The attack on the bridge at Almaraz began at dawn on 19 May, when Chowne's guns opened up against the castle at Mirabete. The defenders of Fort Napoleon, warned of the presence of Hill's troops, were prepared for the assault but were still taken by surprise when the 50th and part of the 71st burst from their cover and charged up towards the fort in the face of fire from the defenders and from the guns in Fort Ragusa. British troops were struck down as they dashed forward, but some reached the top of the hill and flung their ladders against the scarp. The men pulled themselves onto the first of the two steps and drew their ladders up. They placed the ladders on the step, climbed to the top of the ramparts, and were soon engaged in hand-to-hand fighting with the defenders along the ramparts.

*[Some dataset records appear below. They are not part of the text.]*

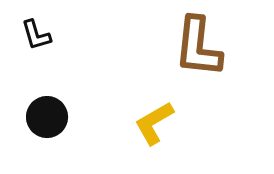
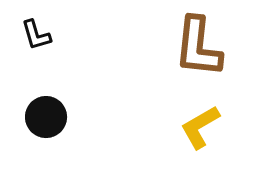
black circle: moved 1 px left
yellow L-shape: moved 46 px right, 4 px down
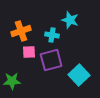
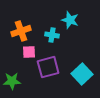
purple square: moved 3 px left, 7 px down
cyan square: moved 3 px right, 1 px up
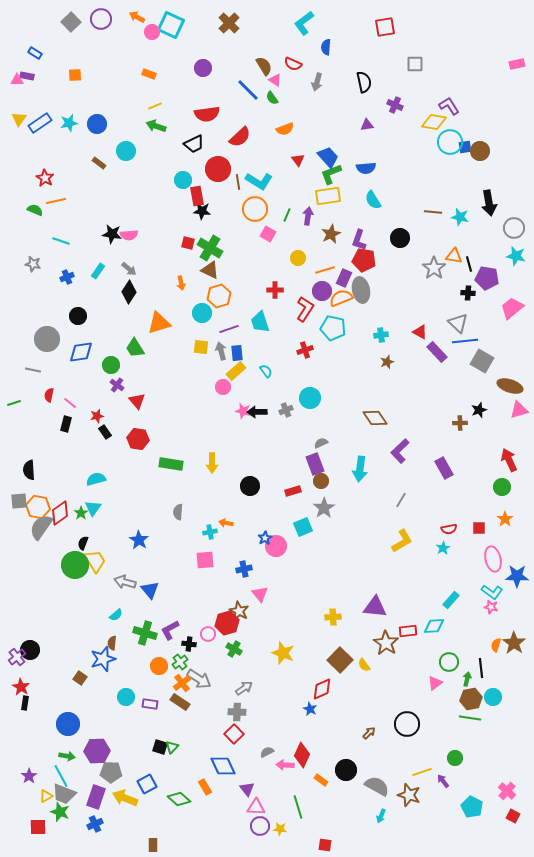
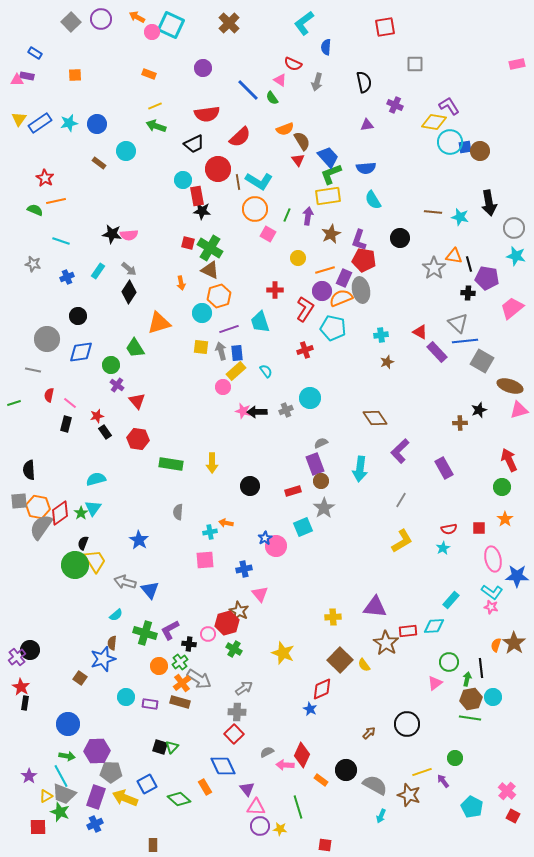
brown semicircle at (264, 66): moved 38 px right, 75 px down
pink triangle at (275, 80): moved 5 px right
brown rectangle at (180, 702): rotated 18 degrees counterclockwise
gray semicircle at (377, 786): moved 2 px left, 1 px up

First up was Captain Candler of the 50th, who leapt over the parapet and was struck by several French musket balls. His men followed him, and the defenders soon began to retreat to the bridge-head. The commander of the fort, Colonel Aubert, refused to run and put up a gallant fight. He refused the offer of surrender, and a sergeant of the 50th ran him through with his pike. French troops tried to get to safety inside the tower but were forced to surrender. The guns of Fort Ragusa were unable to fire for fear of hitting their own men fleeing to the river.

The defenders of the bridge-head joined in the retreat across the pontoon bridge. The guns inside Fort Ragusa fired briefly against Fort Napoleon until answered by the captured guns. The action had lasted just 40 minutes. Four grenadiers of the 92nd swam to Fort Ragusa and brought back some boats to repair the pontoon bridge. Soon the rest of Hill's force arrived to find the French abandoning all their works on both sides of the river. Hill had these works blown up and the bridge burned.[ citation needed ]

Aftermath

The castle at Mirabete remained in French hands after Sir William Erskine, 2nd Baronet spread a rumour that Soult's entire force was approaching. This caused Hill, who had intended to level the castle, to retire to Trujillo and lose the chance to achieve complete success. The raid on the bridge at Almaraz cost the British 33 killed and 148 wounded, of which 28 of those killed and 110 of those wounded belonged to the 50th Regiment. French losses were estimated at about 400, 259 of whom were prisoners.

In 1813, the Duke of Wellington sent Lieutenant Colonel Henry Sturgeon of the British Royal Staff Corps to repair the bridge. Sturgeon constructed a suspension bridge, similar to the one he built at Alcántara. The Spanish built the present bridge between 1841 and 1845.